A la fin de la rencontre, La Vie raconte que la secrétaire d'État quitte le gymnase agacée, arguant que les 130 jeunes présents dans la salle ne sont pas "représentatifs". "Comment ont-ils été accompagnés ? Comment le travail pédagogique a-t-il été mené ? Comment, en plusieurs jours de travaux, en sont-ils arrivés à de tels propos sans que cela n'alerte personne ?" interroge-t-elle aujourd'hui dans le Point.

La FCSF en question

Comme l'a rapporté dès jeudi le média local d'investigation Médiacités, pour répondre à ces questions, Sarah El Haïry a demandé à l’Inspection Générale de l’Éducation, du Sport et de la Recherche d'enquêter sur la Fédération nationale des centres sociaux. Une mission qui "a pour objet d’examiner les objectifs, des conditions d’organisation et d’encadrement du Réseau Jeunes et, plus largement, les conditions d’organisation et de fonctionnement de la FCSF", explique l'association dans son communiqué, en assurant aborder la chose "avec sérénité".

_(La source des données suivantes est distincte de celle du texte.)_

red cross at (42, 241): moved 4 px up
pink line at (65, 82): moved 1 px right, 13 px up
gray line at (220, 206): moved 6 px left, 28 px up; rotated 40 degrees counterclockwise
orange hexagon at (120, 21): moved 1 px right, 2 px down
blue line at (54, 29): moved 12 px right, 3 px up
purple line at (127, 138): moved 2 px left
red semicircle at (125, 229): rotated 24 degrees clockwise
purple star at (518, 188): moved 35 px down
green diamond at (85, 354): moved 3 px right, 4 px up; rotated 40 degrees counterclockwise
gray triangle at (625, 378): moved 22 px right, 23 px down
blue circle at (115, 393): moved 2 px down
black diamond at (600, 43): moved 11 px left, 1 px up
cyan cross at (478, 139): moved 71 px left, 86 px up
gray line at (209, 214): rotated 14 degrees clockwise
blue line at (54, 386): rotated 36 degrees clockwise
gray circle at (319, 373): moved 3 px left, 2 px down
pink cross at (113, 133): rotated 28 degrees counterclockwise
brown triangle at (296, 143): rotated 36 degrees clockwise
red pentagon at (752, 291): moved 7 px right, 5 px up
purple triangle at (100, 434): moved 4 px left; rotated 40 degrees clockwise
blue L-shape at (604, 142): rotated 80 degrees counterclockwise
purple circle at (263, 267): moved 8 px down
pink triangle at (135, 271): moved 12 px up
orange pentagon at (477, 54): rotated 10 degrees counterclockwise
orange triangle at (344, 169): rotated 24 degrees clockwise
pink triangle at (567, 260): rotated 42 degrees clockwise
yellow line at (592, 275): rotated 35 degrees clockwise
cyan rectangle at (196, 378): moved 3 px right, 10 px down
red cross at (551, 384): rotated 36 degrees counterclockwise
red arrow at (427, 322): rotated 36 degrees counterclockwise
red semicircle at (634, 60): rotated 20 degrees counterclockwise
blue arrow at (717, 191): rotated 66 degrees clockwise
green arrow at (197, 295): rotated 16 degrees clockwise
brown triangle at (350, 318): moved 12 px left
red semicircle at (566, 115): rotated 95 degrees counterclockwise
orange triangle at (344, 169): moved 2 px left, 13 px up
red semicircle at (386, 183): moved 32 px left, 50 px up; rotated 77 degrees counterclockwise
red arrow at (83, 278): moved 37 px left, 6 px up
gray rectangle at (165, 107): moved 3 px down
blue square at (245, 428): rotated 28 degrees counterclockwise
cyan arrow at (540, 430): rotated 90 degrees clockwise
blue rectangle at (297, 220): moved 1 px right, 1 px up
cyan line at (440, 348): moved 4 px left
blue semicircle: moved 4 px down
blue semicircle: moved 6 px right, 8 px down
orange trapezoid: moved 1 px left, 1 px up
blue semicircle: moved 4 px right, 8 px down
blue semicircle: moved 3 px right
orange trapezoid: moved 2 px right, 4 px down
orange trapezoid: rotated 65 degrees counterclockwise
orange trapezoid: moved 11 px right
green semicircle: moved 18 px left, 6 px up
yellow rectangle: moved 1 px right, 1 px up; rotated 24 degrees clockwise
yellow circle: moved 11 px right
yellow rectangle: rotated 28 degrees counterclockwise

"On veut connaître le niveau des encadrants des ces centres sociaux, justifie le ministère auprès de Politis. On est dans un moment où il faut qu’on arrête avec ces petites compromissions et on est face à des jeunes qui ne sentent pas faire partie de la République : on se demande s'ils ont été suffisamment challengés et contredits dans leurs discours." Dans Le PointSarah El Haïry tente de rassurer : "On ne cherche pas à accuser, mais on veut comprendre comment ces débats et ces propositions se sont construits", explique-t-elle.


Dans tous les cas, le président de la FCSF Tarik Touahria dit à Politis trouver le procédé "extrêmement choquant". "C’est vrai que les jeunes ne sentent pas complètement faire partie de la République, reconnaît-il, mais leur façon de faire et de débattre sont plus que jamais dans la République". Dans son communiqué, la FCSF fait aussi part de ses préoccupations plus profondes. "Nos méthodes d’éducation populaire, nos postures, le cadre et le contenu de cette rencontre sont clairement interrogés. Nous le regrettons profondément", déplore-t-elle.